TOKYO (Reuters) - A Japanese member of parliament apologized on Thursday for jeering a lung cancer patient testifying about the dangers of second-hand smoke, saying he had spoken out to prevent discrimination against smokers.
Japan lags many other countries when it comes to efforts to fight smoking, with attempts to tackle tobacco often stymied by pro-smoking politicians, restaurateurs and Japan Tobacco, which is one-third government owned.
Yoichi Anami, a ruling party member of parliament, shouted "enough already" during a hearing last week when Kazuo Hasegawa, a 47-year-old non-smoker with stage four lung cancer, was testifying about the danger of second-hand smoke.
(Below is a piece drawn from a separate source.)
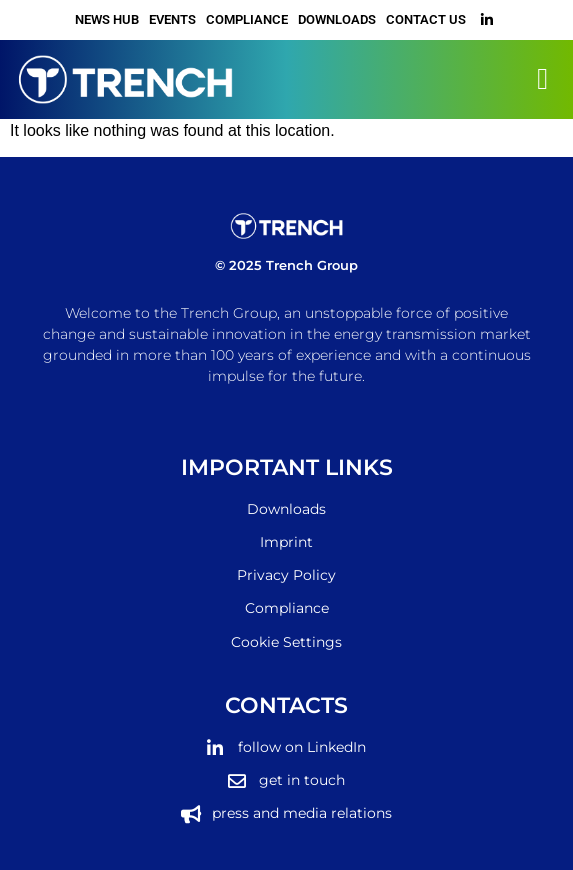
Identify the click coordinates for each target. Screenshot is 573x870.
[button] (543, 79)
Anami's jeer sparked widespread criticism on social media and on Thursday, he issued a statement to say he was sorry if he had caused any "unpleasant feelings".
"I just murmured my feelings that smokers should not be discriminated against more than necessary," he said in the statement on his website.
He did not refer directly to Hasegawa except to say he had no intention of interfering with the statement of a witness.
Members of parliament were discussing a bill to limit passive smoking in public areas ahead of the 2020 Summer Olympics in Tokyo.
This week, the lower house passed a watered-down version of a health ministry proposal aimed at limiting second-hand smoke.
The law will allow smoking at a larger number of places than the original proposal had aimed for.
Smoking is banned inside schools and hospitals but most of them have outdoor smoking spaces.